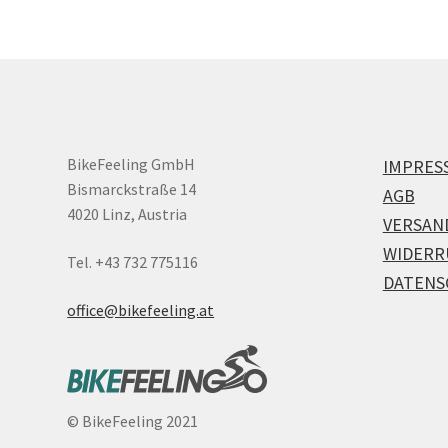
BikeFeeling GmbH
IMPRES
Bismarckstraße 14
AGB
4020 Linz, Austria
VERSAN
WIDERR
Tel. +43 732 775116
DATENS
office@bikefeeling.at
©
BikeFeeling 2021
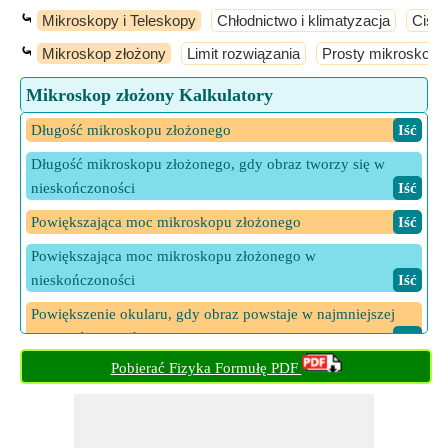
⤿
Mikroskopy i Teleskopy
Chłodnictwo i klimatyzacja
Ciśni
⤿
Mikroskop złożony
Limit rozwiązania
Prosty mikroskop
Mikroskop złożony Kalkulatory
Długość mikroskopu złożonego
​ Iść
Długość mikroskopu złożonego, gdy obraz tworzy się w
nieskończoności
​ Iść
Powiększająca moc mikroskopu złożonego
​ Iść
Powiększająca moc mikroskopu złożonego w
nieskończoności
​ Iść
Powiększenie okularu, gdy obraz powstaje w najmniejszej
odległości wyraźnego widzenia
​ Iść
Pobierać Fizyka Formułę PDF
Powiększenie soczewki obiektywu, gdy obraz powstaje w
najmniejszej odległości wyraźnego widzenia
​ Iść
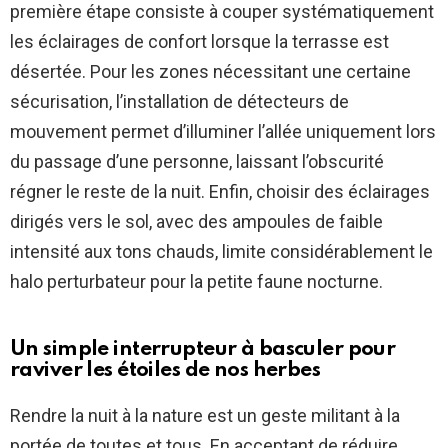
première étape consiste à couper systématiquement
les éclairages de confort lorsque la terrasse est
désertée. Pour les zones nécessitant une certaine
sécurisation, l’installation de détecteurs de
mouvement permet d’illuminer l’allée uniquement lors
du passage d’une personne, laissant l’obscurité
régner le reste de la nuit. Enfin, choisir des éclairages
dirigés vers le sol, avec des ampoules de faible
intensité aux tons chauds, limite considérablement le
halo perturbateur pour la petite faune nocturne.
Un simple interrupteur à basculer pour
raviver les étoiles de nos herbes
Rendre la nuit à la nature est un geste militant à la
portée de toutes et tous. En acceptant de réduire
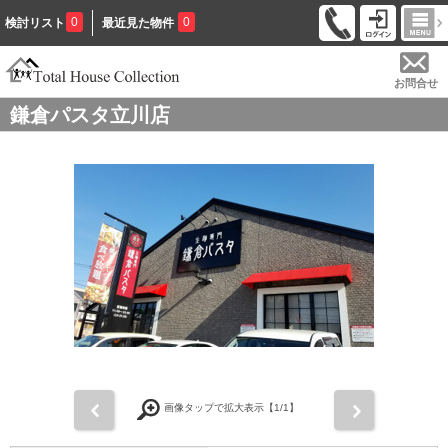
0
0
検討リスト
最近見た物件
お問合せ
鎌倉パスタ立川店
前
次
画像タップで拡大表示【
1
/1】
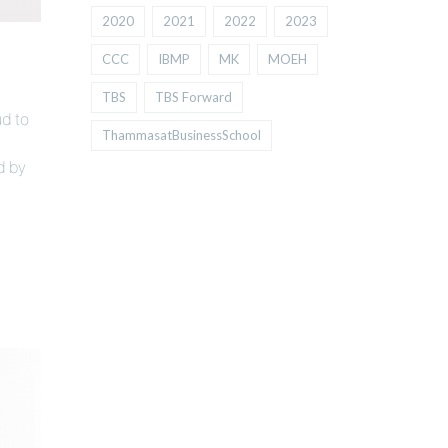
2020
2021
2022
2023
CCC
IBMP
MK
MOEH
TBS
TBS Forward
d to
ThammasatBusinessSchool
d by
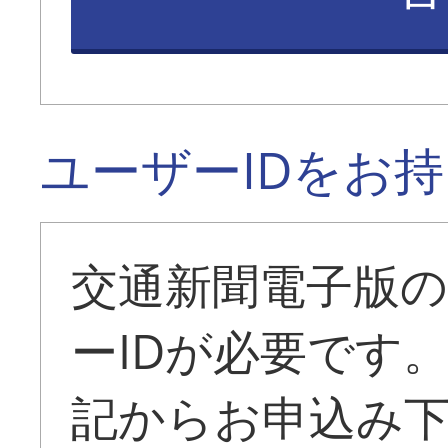
ユーザーIDをお
交通新聞電子版
ーIDが必要です
記からお申込み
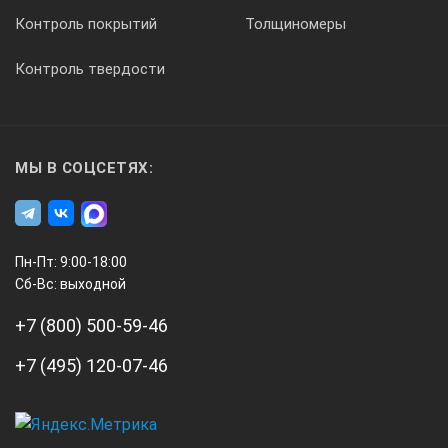
Контроль покрытий
Толщиномеры
Длина оценки значений параметров шероховатости
Контроль твердости
отсечка 1 – 5 (по выбору пользователя)
МЫ В СОЦСЕТЯХ:
Длина трассы ощупывания
(отсечка 1 – 5) + отсечка 2
Пн-Пт: 9:00-18:00
Сб-Вс: выходной
Тип цифрового фильтра
+7 (800) 500-59-46
резистивно-емкостный, фазовая коррекция – резистивно-ем
+7 (495) 120-07-46
Тип датчика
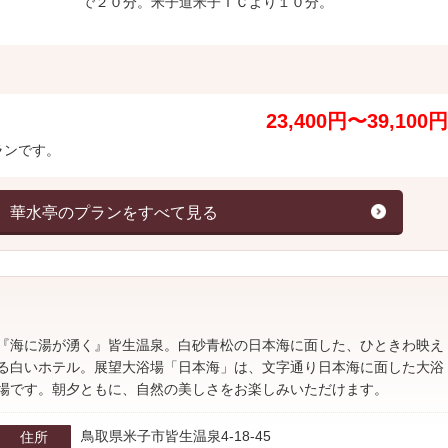
で２０分。米子道米子ＩＣより１０分。
23,400円〜39,100円
ランです。
華水亭のプランをすべて見る
『海に湯が湧く』皆生温泉。白砂青松の日本海に面した、ひときわ映え
る白いホテル。展望大浴場「日本海」は、文字通り日本海に面した大浴
場です。朝夕ともに、自然の美しさをお楽しみいただけます。
鳥取県米子市皆生温泉4-18-45
住所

+--

• [EXERCISE AIM] Restate the entries verbatim, without pictures.

• [ANSWER AREA]
BikeFeeling GmbH
IMPRES
Bismarckstraße 14
AGB
4020 Linz, Austria
VERSAN
WIDERR
Tel. +43 732 775116
DATENS
office@bikefeeling.at
©
BikeFeeling 2021
⤿
Mikroskopy i Teleskopy
Chłodnictwo i klimatyzacja
Ciśni
⤿
Mikroskop złożony
Limit rozwiązania
Prosty mikroskop
Mikroskop złożony Kalkulatory
Długość mikroskopu złożonego
​ Iść
Długość mikroskopu złożonego, gdy obraz tworzy się w
nieskończoności
​ Iść
Powiększająca moc mikroskopu złożonego
​ Iść
Powiększająca moc mikroskopu złożonego w
nieskończoności
​ Iść
Powiększenie okularu, gdy obraz powstaje w najmniejszej
odległości wyraźnego widzenia
​ Iść
Pobierać Fizyka Formułę PDF
Powiększenie soczewki obiektywu, gdy obraz powstaje w
najmniejszej odległości wyraźnego widzenia
​ Iść
première étape consiste à couper systématiquement
les éclairages de confort lorsque la terrasse est
désertée. Pour les zones nécessitant une certaine
sécurisation, l’installation de détecteurs de
mouvement permet d’illuminer l’allée uniquement lors
du passage d’une personne, laissant l’obscurité
régner le reste de la nuit. Enfin, choisir des éclairages
dirigés vers le sol, avec des ampoules de faible
intensité aux tons chauds, limite considérablement le
halo perturbateur pour la petite faune nocturne.
Un simple interrupteur à basculer pour
raviver les étoiles de nos herbes
Rendre la nuit à la nature est un geste militant à la
portée de toutes et tous. En acceptant de réduire
0
0
検討リスト
最近見た物件
お問合せ
鎌倉パスタ立川店
前
次
画像タップで拡大表示【
1
/1】
2020
2021
2022
2023
CCC
IBMP
MK
MOEH
TBS
TBS Forward
d to
ThammasatBusinessSchool
d by
ユーザーIDをお
交通新聞電子版
ーIDが必要です
記からお申込み
Контроль покрытий
Толщиномеры
Длина оценки значений параметров шероховатости
Контроль твердости
отсечка 1 – 5 (по выбору пользователя)
МЫ В СОЦСЕТЯХ:
Длина трассы ощупывания
(отсечка 1 – 5) + отсечка 2
Пн-Пт: 9:00-18:00
Сб-Вс: выходной
Тип цифрового фильтра
+7 (800) 500-59-46
резистивно-емкостный, фазовая коррекция – резистивно-ем
+7 (495) 120-07-46
Тип датчика
で２０分。米子道米子ＩＣより１０分。
23,400円〜39,100円
ランです。
華水亭のプランをすべて見る
『海に湯が湧く』皆生温泉。白砂青松の日本海に面した、ひときわ映え
る白いホテル。展望大浴場「日本海」は、文字通り日本海に面した大浴
場です。朝夕ともに、自然の美しさをお楽しみいただけます。
鳥取県米子市皆生温泉4-18-45
住所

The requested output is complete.